Britain has never had a fascist tradition. There was Mosley and his Blackshirts, of course (as above). But they entered the political fray only fleetingly and were eventually run out of town in the few places where they had attracted support. We Britons are too attached to the ideals of liberty and pluralism to indulge such a philosophy for long.

Yet, to listen to the histrionic fulminations of a section of society, you would be forgiven for thinking modern-day Britain was over-run with fascists.

That’s because the word ‘fascist’ itself has, like ‘racist’, been utterly debased – corrupted and devalued through careless overuse and calculated misuse.

People in these islands once knew what fascism meant. How could it be otherwise when so many had spent six years of their lives fighting against it?
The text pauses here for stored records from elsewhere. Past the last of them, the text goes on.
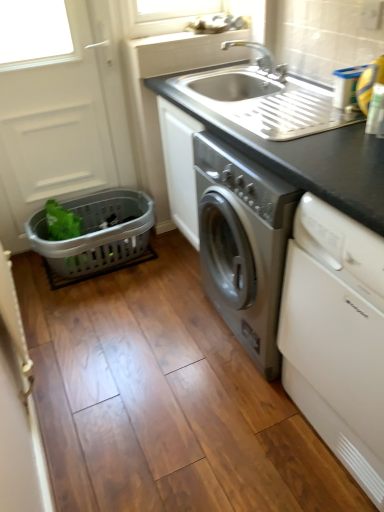 Identify the location of free space in front of gray plastic basket at lower left. The height and width of the screenshot is (512, 384). (104, 320). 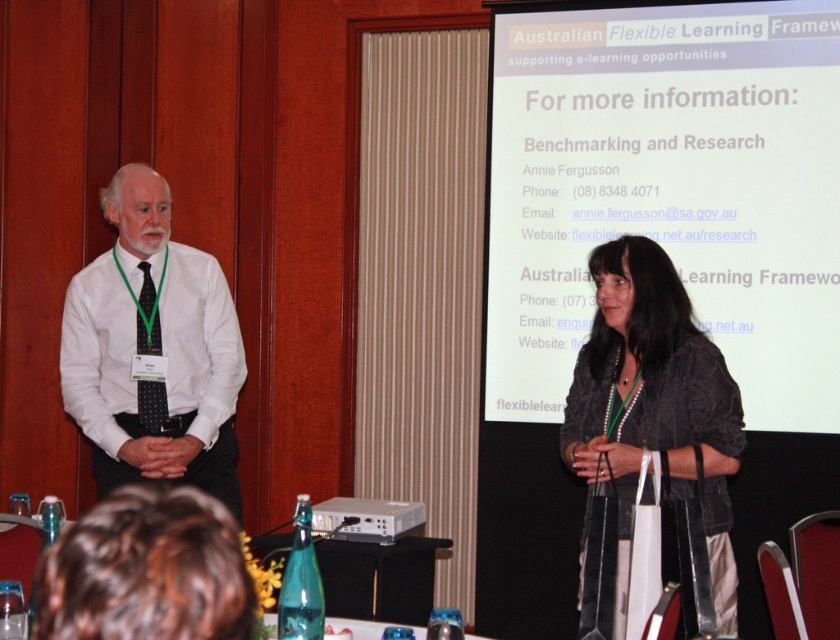 You are an attendee at this presentation and need to locate the dark gray textured jacket at center. Based on the coordinates provided in the scene description, can you determine its position relative to the projection screen?

The dark gray textured jacket at center is located at coordinates point (654, 419), which places it near the lower right portion of the image, closer to the projection screen.

From the picture: You are an attendee at this presentation and need to locate the speaker who is wearing a dark gray textured jacket at center. Can you see the entire white matte projection screen at upper center while focusing on the speaker?

The white matte projection screen at upper center is much taller than the dark gray textured jacket at center, so yes, you can see the entire white matte projection screen at upper center while focusing on the speaker wearing the dark gray textured jacket at center.

You are an event organizer who needs to set up a new projector. The projector can only project images onto surfaces larger than the dark gray textured jacket at center. Can the white matte projection screen at upper center accommodate the projector?

The white matte projection screen at upper center has a larger size compared to the dark gray textured jacket at center, so yes, the projector can be used with the white matte projection screen at upper center since it meets the size requirement. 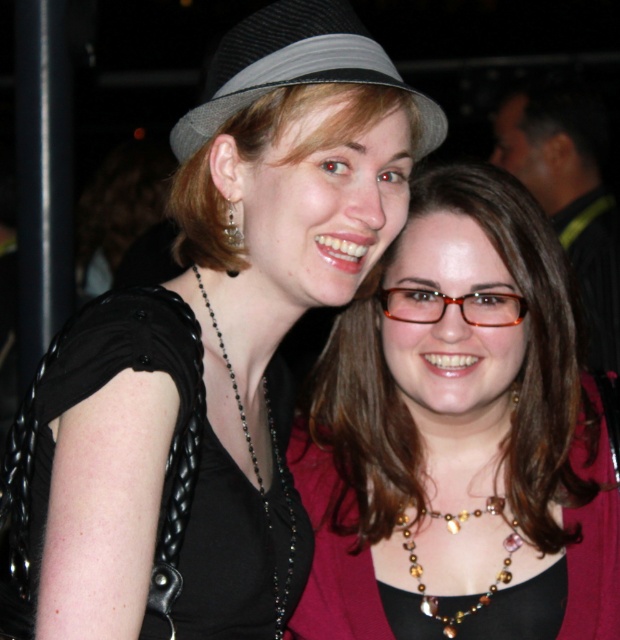 You are a photographer adjusting the camera focus. You need to ensure both the matte black necklace at center and the gray felt fedora at upper center are in focus. Which object should you focus on first to account for their size difference?

The matte black necklace at center is much taller than the gray felt fedora at upper center, so you should focus on the matte black necklace at center first to ensure its details are sharp before adjusting for the smaller fedora.

You are a photographer adjusting the lighting for a portrait. You notice the matte black necklace at center and the gray felt fedora at upper center. Which object is closer to the camera lens?

The gray felt fedora at upper center is closer to the camera lens because it is positioned above the matte black necklace at center, which is below it. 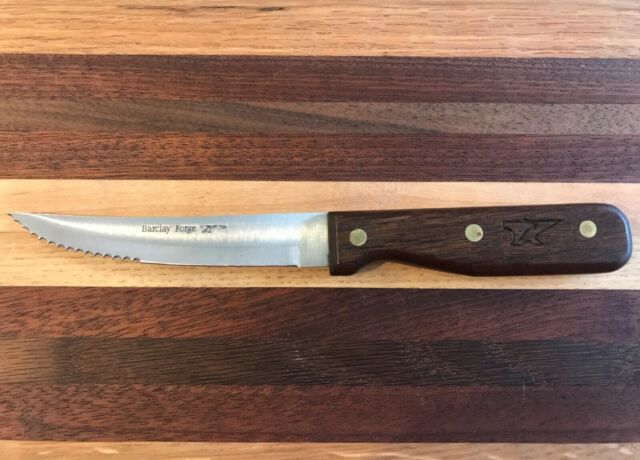 Where is `wood table`? wood table is located at coordinates (308, 342).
What a slight to their memory that we now toss the charge of ‘fascist’ around so casually, aiming it at anyone or anything we find objectionable.

‘Fascism’ as understood by previous generations – a set of ideas built around the supremacy of leader and nation (and sometimes race), with the ruthless suppression of opposition or dissent – has lost all meaning. Nowadays, Brexit is fascist. Trump is fascist. Jacob Rees-Mogg is fascist. The Daily Express is fascist. Ukip is fascist. I, a socialist and trade unionist, hold no candle for Ukip, by the way. But the suggestion that its libertarian ideology of small government and economic liberalism amounts to fascism, when in many ways it represents the polar opposite, is risible.